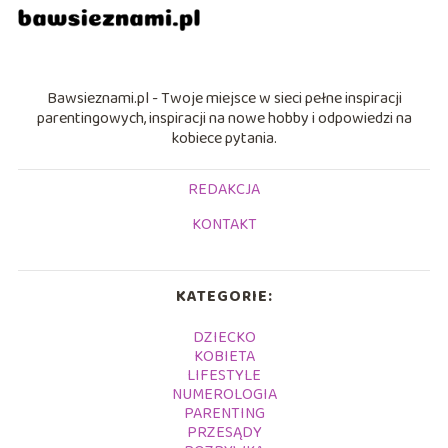
Bawsieznami.pl - Twoje miejsce w sieci pełne inspiracji
parentingowych, inspiracji na nowe hobby i odpowiedzi na
kobiece pytania.
REDAKCJA
KONTAKT
KATEGORIE:
DZIECKO
KOBIETA
LIFESTYLE
NUMEROLOGIA
PARENTING
PRZESĄDY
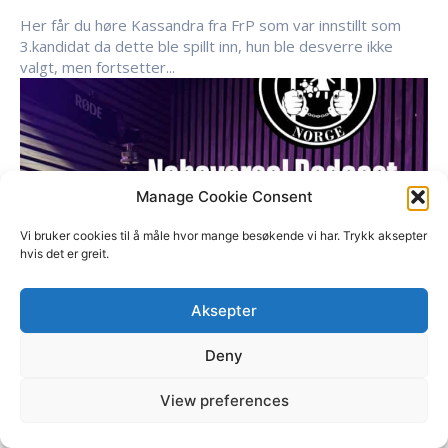
Her får du høre Kassandra fra FrP som var innstillt som
3.kandidat da dette ble spillt inn, hun ble desverre ikke
valgt, men fortsetter...
Manage Cookie Consent
Vi bruker cookies til å måle hvor mange besøkende vi har. Trykk aksepter
hvis det er greit.
Aksepter
Deny
View preferences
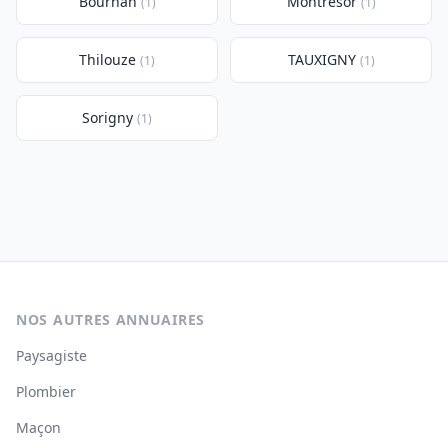
Bournan
Montrésor
(1)
(1)
Thilouze
TAUXIGNY
(1)
(1)
Sorigny
(1)
NOS AUTRES ANNUAIRES
Paysagiste
Plombier
Maçon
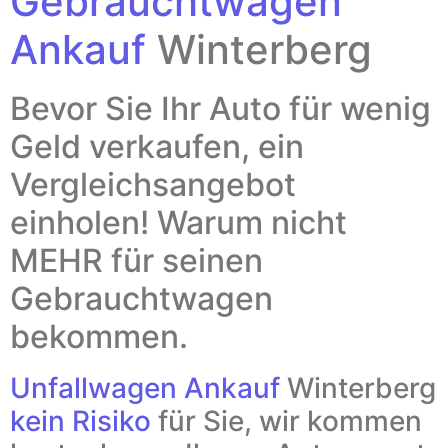
Gebrauchtwagen
Ankauf
Winterberg
Bevor Sie Ihr Auto für wenig
Geld verkaufen, ein
Vergleichsangebot
einholen! Warum nicht
MEHR für seinen
Gebrauchtwagen
bekommen.
Unfallwagen Ankauf
Winterberg
kein Risiko
für Sie, wir kommen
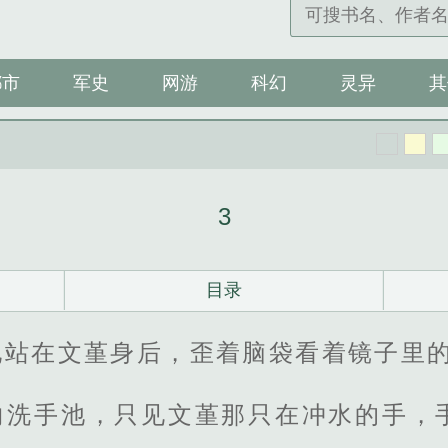
都市
军史
网游
科幻
灵异
其
3
目录
地站在文堇身后，歪着脑袋看着镜子里
向洗手池，只见文堇那只在冲水的手，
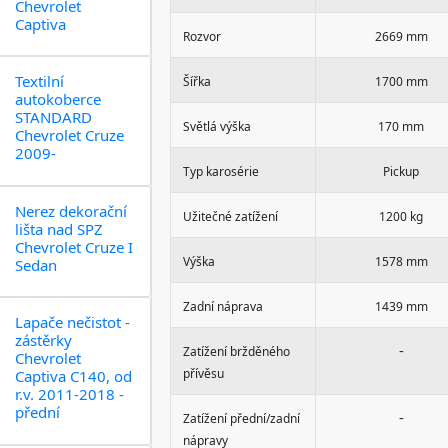
Chevrolet
Captiva
Rozvor
2669 mm
Textilní
Šířka
1700 mm
autokoberce
STANDARD
Světlá výška
170 mm
Chevrolet Cruze
2009-
Typ karosérie
Pickup
Nerez dekorační
Užitečné zatížení
1200 kg
lišta nad SPZ
Chevrolet Cruze I
Výška
1578 mm
Sedan
Zadní náprava
1439 mm
Lapače nečistot -
zástěrky
-
Zatížení bržděného
Chevrolet
přívěsu
Captiva C140, od
r.v. 2011-2018 -
přední
-
Zatížení přední/zadní
nápravy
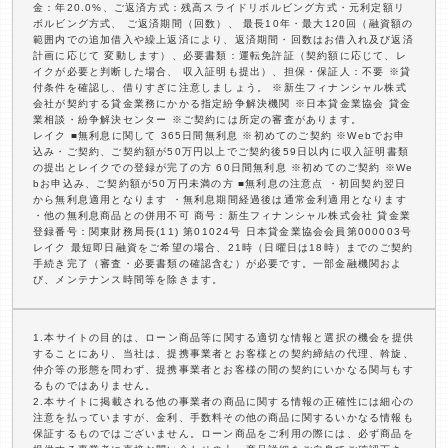
金：年20.0%、ご返済方式：残高スライドリボルビング方式・元利定額リ
ボルビング方式、 ご返済期間（回数）、 最長10年・最大120回（融資額の
範囲内での追加借入や繰上返済により、返済期間・回数はお借入れ及び返済
計画に応じて 変動します）、必要書類：運転免許証（契約額に応じて、レ
イクが必要と判断した場合、 収入証明も提出）、担保・保証人：不要 ※貸
付条件を確認し、借りすぎに注意しましょう。 ※新生フィナンシャル株式
会社が契約する貸金業務にかかる指定紛争解決機関 ※日本貸金業協会 貸金
業相談・紛争解決センター ※ご契約には所定の審査があります。
レイク ■無利息に関して 365日間無利息 ※初めてのご契約 ※Webでお申
込み・ご契約、ご契約額が50万円以上でご契約後59日以内に収入証明書類
の提出とレイクでの登録が完了の方 60日間無利息 ※初めてのご契約 ※We
bお申込み、ご契約額が50万円未満の方 ■無利息の注意点 ・初回契約翌日
から無利息適用となります ・無利息期間経過後は通常金利適用となります
・他の無利息商品との併用不可 商号：新生フィナンシャル株式会社 貸金業
登録番号：関東財務局長(11) 第01024号 日本貸金業協会会員第000003号
レイク 最短即日融資をご希望の場合、21時（日曜日は18時）までのご契約
手続き完了（審査・必要書類の確認含む）が必要です。一部金融機関およ
び、メンテナンス時間等を除きます。
1.本サイトの目的は、ローン商品等に関する適切な情報と選択の機会を提供
することにあり、当社は、提携事業者とお客様との契約締結の代理、斡旋、
仲介等の形態を問わず、提携事業者とお客様の間の契約にいかなる関与もす
るものではありません。
2.本サイトに掲載される他の事業者の商品に関する情報の正確性には細心の
注意を払っていますが、金利、手数料その他の商品に関するいかなる情報も
保証するものではございません。ローン商品をご利用の際には、必ず商品を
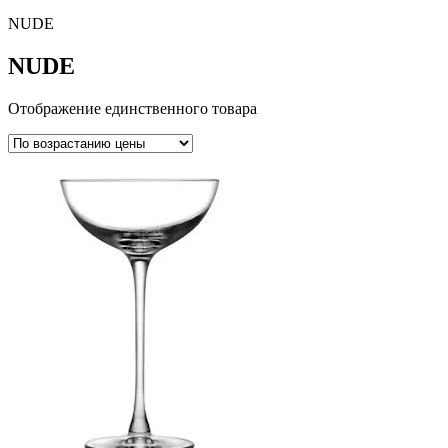
NUDE
NUDE
Отображение единственного товара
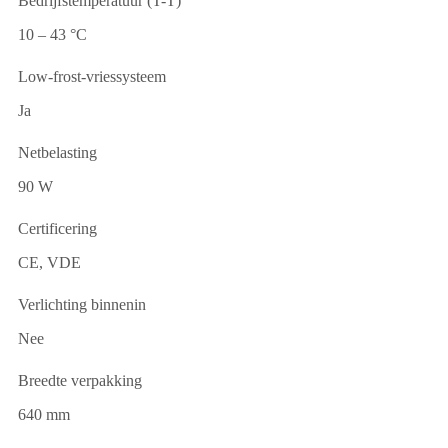
Bedrijfstemperatuur (T-T)
10 – 43 °C
Low-frost-vriessysteem
Ja
Netbelasting
90 W
Certificering
CE, VDE
Verlichting binnenin
Nee
Breedte verpakking
640 mm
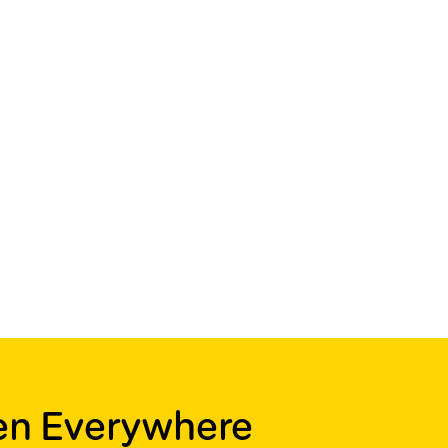
ren Everywhere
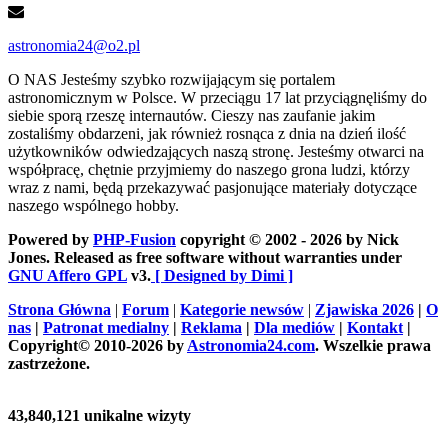
astronomia24@o2.pl
O NAS
Jesteśmy szybko rozwijającym się portalem
astronomicznym w Polsce. W przeciągu 17 lat przyciągnęliśmy do
siebie sporą rzeszę internautów. Cieszy nas zaufanie jakim
zostaliśmy obdarzeni, jak również rosnąca z dnia na dzień ilość
użytkowników odwiedzających naszą stronę. Jesteśmy otwarci na
współpracę, chętnie przyjmiemy do naszego grona ludzi, którzy
wraz z nami, będą przekazywać pasjonujące materiały dotyczące
naszego wspólnego hobby.
Powered by
PHP-Fusion
copyright © 2002 - 2026 by Nick
Jones. Released as free software without warranties under
GNU Affero GPL
v3.
[ Designed by Dimi ]
Strona Główna
|
Forum
|
Kategorie newsów
|
Zjawiska 2026
|
O
nas
|
Patronat medialny
|
Reklama
|
Dla mediów
|
Kontakt
|
Copyright© 2010-2026 by
Astronomia24.com
. Wszelkie prawa
zastrzeżone.
43,840,121 unikalne wizyty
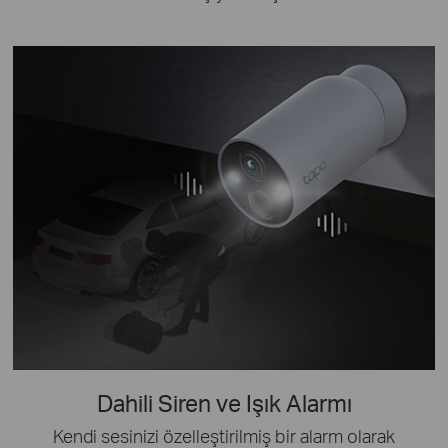
Dahili Siren ve Işık Alarmı
Kendi sesinizi özelleştirilmiş bir alarm olarak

━━━━━━━━━━

(Activity)
Skipping every picture, transcribe exactly the lines above from the one containing "地站在文堇身后，歪着脑袋看着镜子里" through the one containing "業相談・紛争解決センター ※ご契約には所定の審査があります。", both included.

(Response)
地站在文堇身后，歪着脑袋看着镜子里
向洗手池，只见文堇那只在冲水的手，
Chevrolet
Captiva
Rozvor
2669 mm
Textilní
Šířka
1700 mm
autokoberce
STANDARD
Světlá výška
170 mm
Chevrolet Cruze
2009-
Typ karosérie
Pickup
Nerez dekorační
Užitečné zatížení
1200 kg
lišta nad SPZ
Chevrolet Cruze I
Výška
1578 mm
Sedan
Zadní náprava
1439 mm
Lapače nečistot -
zástěrky
-
Zatížení bržděného
Chevrolet
přívěsu
Captiva C140, od
r.v. 2011-2018 -
přední
-
Zatížení přední/zadní
nápravy
金：年20.0%、ご返済方式：残高スライドリボルビング方式・元利定額リ
ボルビング方式、 ご返済期間（回数）、 最長10年・最大120回（融資額の
範囲内での追加借入や繰上返済により、返済期間・回数はお借入れ及び返済
計画に応じて 変動します）、必要書類：運転免許証（契約額に応じて、レ
イクが必要と判断した場合、 収入証明も提出）、担保・保証人：不要 ※貸
付条件を確認し、借りすぎに注意しましょう。 ※新生フィナンシャル株式
会社が契約する貸金業務にかかる指定紛争解決機関 ※日本貸金業協会 貸金
業相談・紛争解決センター ※ご契約には所定の審査があります。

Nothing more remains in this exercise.